Cette phrase que j'ai balancée n'a cessé de me poursuivre. Mon père comparait mes statistiques avec celles de Martina Hingis au même âge. J'étais soi-disant en avance. Plus l'échéance approchait, plus la pression devenait terrible. Gagner était un impératif, une obsession. Je repensais constamment à cette phrase et je prenais conscience de sa portée. A l'âge où Martina Hingis est devenue numéro un mondiale (16 ans, 3 mois et 26 jours), forcément, j'étais très loin du compte. Je l'ai très mal vécu. J'ai mis des années à m'en remettre.

Le tennis était le projet de mon père, pas le mien. Lui voulait fabriquer une joueuse invincible. Les entraînements étaient une confrontation, une mission. Moi, j'avais envie de jouer des points, de faire l'imbécile, mais ce n'était pas possible. Quand je ratais un geste, mon père hurlait. Très vite, j'ai commencé à préférer les matches, car j'y étais tranquille. C'était presque des vacances. Enfin, je ne ressentais plus de pression.

Vous dites que vous m'avez vu souriante à l'entraînement? Etes-vous sûr que mon père était présent? Bon... (Elle réfléchit) Probablement que, ce jour-là, j'avais reçu une paire de jeans. Il est arrivé que je pleure sur le court. En fait, je pleurais tout le temps. Pour cette raison, j'adorais l'école. C'était un soulagement, un moyen de m'évader. L'école permettait de couper avec tout ça. J'étais impatiente d'y retourner et, globalement, j'ai obtenu de bons résultats (ndlr: elle parle couramment cinq langues). Jamais je n'ai séché la gym, la couture, ou les travaux manuels, des branches dont j'étais dispensée à la demande des miens.

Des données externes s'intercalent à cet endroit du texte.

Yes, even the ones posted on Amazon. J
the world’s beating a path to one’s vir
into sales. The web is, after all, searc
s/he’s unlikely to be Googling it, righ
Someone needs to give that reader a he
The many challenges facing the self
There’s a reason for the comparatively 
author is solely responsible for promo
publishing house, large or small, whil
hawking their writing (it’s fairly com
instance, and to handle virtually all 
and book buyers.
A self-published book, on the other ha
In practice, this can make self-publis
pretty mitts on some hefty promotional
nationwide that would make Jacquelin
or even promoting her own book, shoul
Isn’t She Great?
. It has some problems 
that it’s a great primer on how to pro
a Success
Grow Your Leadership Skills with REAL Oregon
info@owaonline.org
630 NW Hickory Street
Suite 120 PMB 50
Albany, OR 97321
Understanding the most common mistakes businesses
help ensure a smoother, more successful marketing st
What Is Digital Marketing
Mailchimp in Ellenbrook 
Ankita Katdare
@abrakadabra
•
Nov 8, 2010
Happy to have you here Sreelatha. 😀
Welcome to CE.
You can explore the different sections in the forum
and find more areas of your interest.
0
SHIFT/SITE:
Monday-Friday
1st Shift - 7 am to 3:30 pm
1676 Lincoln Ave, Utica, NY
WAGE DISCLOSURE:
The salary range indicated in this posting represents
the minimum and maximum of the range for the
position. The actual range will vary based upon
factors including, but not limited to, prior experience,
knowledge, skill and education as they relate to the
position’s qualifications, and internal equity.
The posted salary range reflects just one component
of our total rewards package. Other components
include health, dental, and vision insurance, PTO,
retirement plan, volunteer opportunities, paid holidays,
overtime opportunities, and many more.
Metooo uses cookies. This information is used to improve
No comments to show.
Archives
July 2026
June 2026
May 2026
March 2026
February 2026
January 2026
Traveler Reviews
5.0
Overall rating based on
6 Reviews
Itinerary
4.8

Moi, je voulais prolonger ces instants de répit où je vivais normalement. Quand mon père venait me chercher à la sortie de l'école, à midi, «ça» recommençait.

Les parents ont un impact énorme sur leur enfant. J'ai toujours senti que l'influence de mon père était néfaste, qu'elle nous nuisait à tous. Je l'ai dit très tôt, dès l'âge de 9 ans, et je l'ai répété sans relâche les années suivantes. Mais les gens n'ont rien voulu entendre. Personne ne m'a écoutée.

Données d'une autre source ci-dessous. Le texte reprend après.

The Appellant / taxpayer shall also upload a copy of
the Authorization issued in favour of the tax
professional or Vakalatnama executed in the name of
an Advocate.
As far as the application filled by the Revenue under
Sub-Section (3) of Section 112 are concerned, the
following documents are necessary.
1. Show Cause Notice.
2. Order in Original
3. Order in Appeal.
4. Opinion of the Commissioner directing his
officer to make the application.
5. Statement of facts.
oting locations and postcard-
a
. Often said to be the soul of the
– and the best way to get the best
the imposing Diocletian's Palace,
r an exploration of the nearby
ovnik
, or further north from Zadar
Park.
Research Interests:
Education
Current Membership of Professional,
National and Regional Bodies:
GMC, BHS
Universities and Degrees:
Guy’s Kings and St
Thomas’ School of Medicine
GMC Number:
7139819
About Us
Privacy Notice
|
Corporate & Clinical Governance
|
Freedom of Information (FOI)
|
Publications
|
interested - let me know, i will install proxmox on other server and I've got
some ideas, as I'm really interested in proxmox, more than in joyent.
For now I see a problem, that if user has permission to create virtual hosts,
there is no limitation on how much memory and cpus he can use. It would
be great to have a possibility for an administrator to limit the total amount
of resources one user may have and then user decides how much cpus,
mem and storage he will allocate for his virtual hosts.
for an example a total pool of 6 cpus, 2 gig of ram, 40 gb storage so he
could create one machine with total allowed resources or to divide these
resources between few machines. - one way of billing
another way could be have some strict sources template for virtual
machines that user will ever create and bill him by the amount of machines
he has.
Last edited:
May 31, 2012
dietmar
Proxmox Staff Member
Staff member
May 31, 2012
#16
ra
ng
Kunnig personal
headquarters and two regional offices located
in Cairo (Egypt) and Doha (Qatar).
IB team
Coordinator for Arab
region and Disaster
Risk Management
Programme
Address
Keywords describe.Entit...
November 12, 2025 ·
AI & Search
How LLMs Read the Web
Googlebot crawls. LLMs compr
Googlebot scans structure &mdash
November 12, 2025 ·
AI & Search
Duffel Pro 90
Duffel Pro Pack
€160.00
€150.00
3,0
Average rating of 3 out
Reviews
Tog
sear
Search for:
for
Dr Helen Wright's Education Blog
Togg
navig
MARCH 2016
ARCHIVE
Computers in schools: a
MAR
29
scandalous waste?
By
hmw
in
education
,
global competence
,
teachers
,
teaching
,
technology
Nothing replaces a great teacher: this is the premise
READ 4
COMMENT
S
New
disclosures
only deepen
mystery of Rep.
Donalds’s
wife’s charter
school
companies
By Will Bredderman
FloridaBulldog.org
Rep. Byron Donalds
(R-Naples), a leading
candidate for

De cette façon, je ne pouvais pas m'épanouir. J'ai brûlé des étapes et, à l'époque, je n'en ai pas eu conscience. Dans le tennis, l'important n'est pas de percer le plus vite possible, car une ascension reste éphémère. Seul le plaisir du jeu, lui, dure. Aujourd'hui, des joueuses douées arrêtent tout à 25 ans, parfois en pleine gloire, et je les comprends. Elles ont commencé très tôt, elles n'ont rien connu d'autre et elles sont usées. Si j'avais pu choisir, j'aurais davantage vécu mon enfance. Je n'aurais pas autant pressé les choses.

Face à l'autorité d'un père, un enfant se sent minuscule. En fin de compte, j'avais une chance: j'étais têtue. J'étais «une chieuse». A force, mon caractère m'a tirée de là. Il fallait que ça s'arrête: nos repas en famille devenaient des séances tactiques et nos vacances des camps d'entraînement. Un jour, après une mauvaise expérience en Fed Cup, j'en ai eu marre et j'ai tout arrêté. Je n'ai plus touché ma raquette pendant plusieurs mois. Jusqu'à ce que je découvre par moi-même que j'en avais envie, que j'aimais la compétition. Inconsciemment, le tennis est devenu mon projet.

Une fois affranchie, j'ai connu des débuts difficiles. J'étais hantée par cette phrase de mon père: «Maintenant, prouve que tu feras mieux.» J'ai mis huit mois à surmonter cette pression. A Las Palmas, j'ai perdu au premier tour des qualifications et j'ai fondu en larmes dans le hall de l'hôtel. Mon coach, Erfan Djahangiri, m'a dit calmement: «Ne t'inquiète pas, tu gagneras. Si ce n'est pas aujourd'hui, ce sera demain, ou après-demain. Occupe-toi seulement de bien travailler.» C'était une approche nouvelle pour moi. Le mois suivant, j'ai gagné un tournoi à Dinan. Tout est parti de là, je crois, même si j'ai encore connu quelques «trous» par la suite.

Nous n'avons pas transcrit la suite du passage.